──────── AVAILABLE DATA

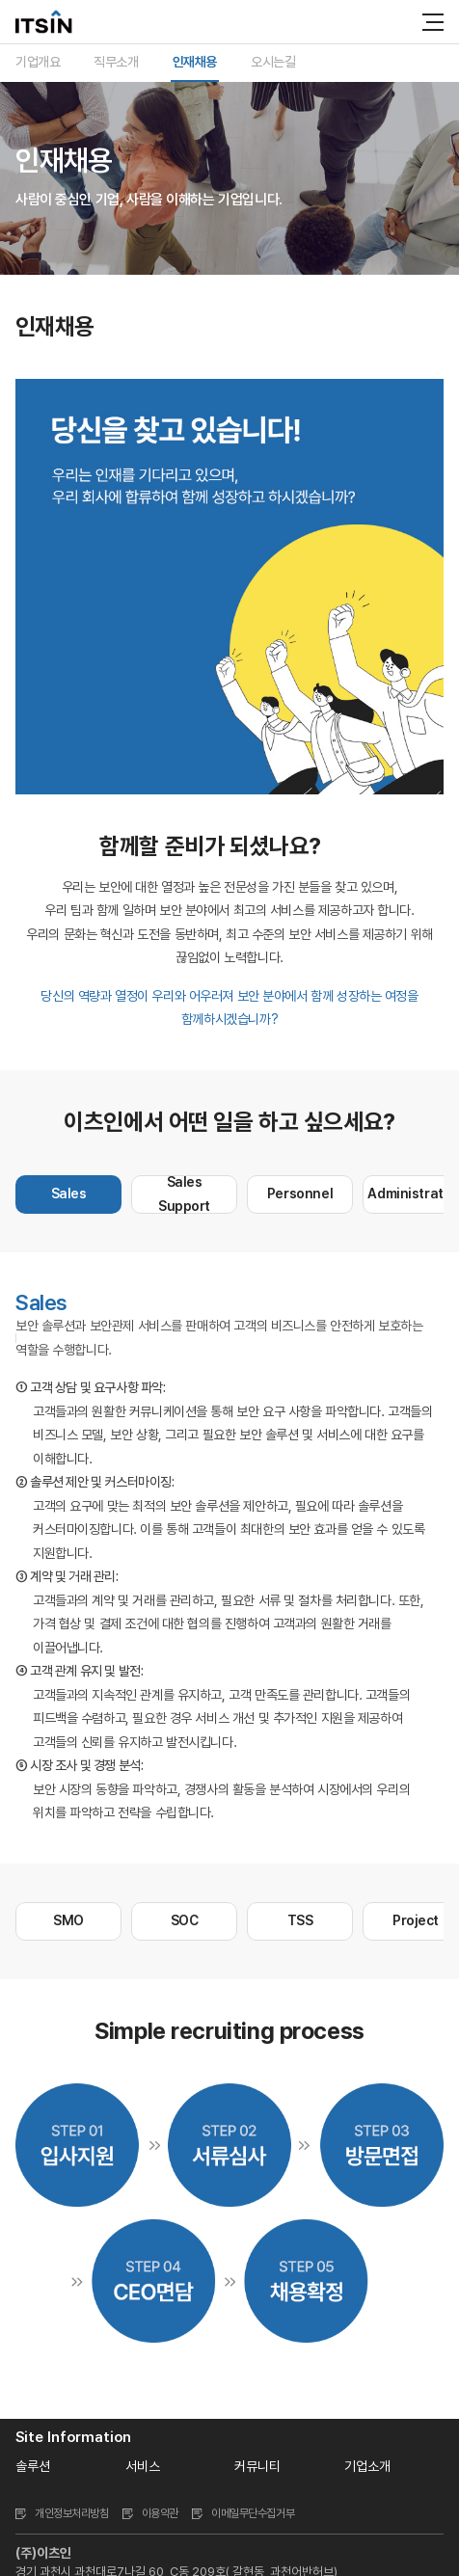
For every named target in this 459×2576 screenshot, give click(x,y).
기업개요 (37, 61)
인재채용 (195, 61)
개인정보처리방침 (72, 2513)
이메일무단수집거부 (252, 2513)
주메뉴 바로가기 (0, 0)
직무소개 (116, 61)
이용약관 (160, 2513)
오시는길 (273, 61)
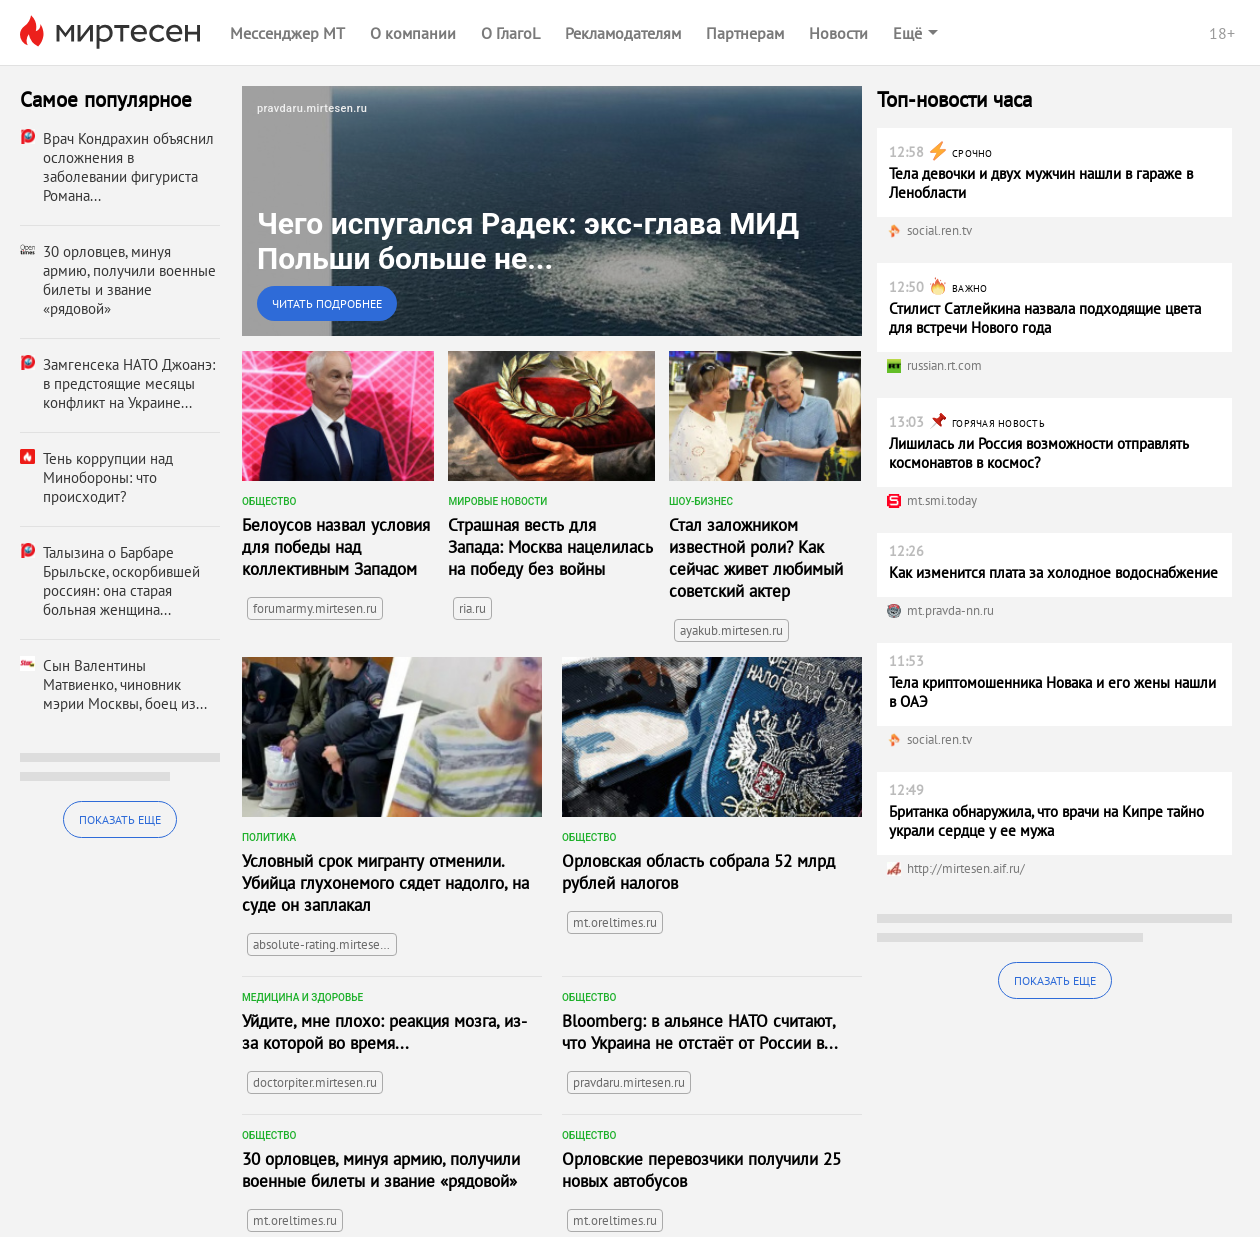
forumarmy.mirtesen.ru (315, 608)
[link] (552, 211)
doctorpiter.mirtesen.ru (315, 1082)
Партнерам (745, 33)
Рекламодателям (623, 33)
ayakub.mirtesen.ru (731, 630)
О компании (413, 33)
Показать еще (120, 819)
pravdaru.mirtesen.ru (629, 1082)
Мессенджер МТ (287, 33)
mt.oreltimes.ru (615, 922)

────────────────

Extract exactly the lines above from the line containing "직무소개 (116, 61)" through the last one, both ends included, but not the pictures.

직무소개 (116, 61)
이용약관 (160, 2513)
오시는길 (273, 61)
forumarmy.mirtesen.ru (315, 608)
[link] (552, 211)
doctorpiter.mirtesen.ru (315, 1082)
Партнерам (745, 33)
Рекламодателям (623, 33)
ayakub.mirtesen.ru (731, 630)
О компании (413, 33)
Показать еще (120, 819)
pravdaru.mirtesen.ru (629, 1082)
Мессенджер МТ (287, 33)
mt.oreltimes.ru (615, 922)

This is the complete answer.